Comme si faire pipi sous la douche garantissait que tout redeviendrait « normal »

Barbara Debusschere est journaliste.

Barbara Debusschere11 août 202219:15

Faire pipi sous la douche s’avère être l’astuce anti-séchage du moment. Ainsi, les citoyens peuvent simplement « prendre leurs responsabilités », comme le souhaite la Commission Sécheresse. Pendant ce temps, ce comité, avec le ministre de l’Environnement Zuhal Demir (N-VA), souligne que « la situation est grave », mais pas assez grave pour interdire le lavage des voitures, le remplissage des piscines ou l’arrosage des jardins.

Cependant, 40 % des Flamands dépendent de l’eau du canal Albert, où le niveau d’eau est « plus que sérieusement bas ». Et il faut espérer beaucoup de pluie pour éviter qu’il n’y ait plus d’eau qui sorte du robinet. C’est comme espérer que si nous faisons la bonne danse de la pluie, la nature coopérera.

Mais on ne sait jamais avec la nature. Certainement pas maintenant que les conditions météorologiques stables qui font notre succès sont peut-être en train de disparaître. Assez de pluie en septembre n’est plus garanti. Et les deux derniers étés ont montré près de chez nous ce contre quoi les scientifiques ont longtemps mis en garde : notre CO2les émissions ne « causent pas simplement plus de climat sur les terrasses », mais entraînent une chaleur, une sécheresse et des précipitations plus risquées et mortelles.

Oui, c’est une bonne nouvelle que depuis la canicule, le Flamand gaspille moins l’eau du robinet et peut donc effectivement faire pipi sous la douche. Absolument, le Demir’s Blue Deal, qui permettra à la Flandre de retenir plus d’eau, n’arrivera pas un jour trop tôt.

Mais c’est une erreur de penser ou de prétendre que cela suffit et que tout redeviendra « normal » bientôt. Ce ne sera pas le cas. Non seulement Poutine, mais aussi les conditions météorologiques extrêmes nous accablent directement avec des prix alimentaires et énergétiques extrêmes.
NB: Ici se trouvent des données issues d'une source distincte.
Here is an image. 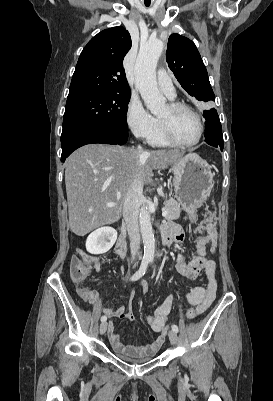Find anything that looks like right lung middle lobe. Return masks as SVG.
<instances>
[{
    "label": "right lung middle lobe",
    "instance_id": "dd1d6c3e",
    "mask_svg": "<svg viewBox=\"0 0 273 401\" xmlns=\"http://www.w3.org/2000/svg\"><path fill=\"white\" fill-rule=\"evenodd\" d=\"M130 94L85 92L68 96L63 129L72 125H91L128 131L126 113Z\"/></svg>",
    "mask_w": 273,
    "mask_h": 401
}]
</instances>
Une petite sélection de l’impact de la sécheresse actuelle en Europe : nos récoltes échouent, avec, entre autres, un milliard d’euros de dégâts économiques en Italie, faisant encore grimper les prix alimentaires. Les rivières n’ont jamais été aussi sèches, ce qui signifie que la navigation s’arrête, ce qui rend la livraison des marchandises plus chère. Le Rhin est en partie non navigable et cela nuit à l’économie allemande, la plus importante d’Europe et vitale pour la nôtre. En raison des faibles niveaux d’eau, les réacteurs nucléaires sont arrêtés, le charbon via le Rhin n’atteint pas suffisamment l’Allemagne et les centrales hydroélectriques sont en panne, ce qui pousse les prix de l’énergie déjà très élevés encore plus haut.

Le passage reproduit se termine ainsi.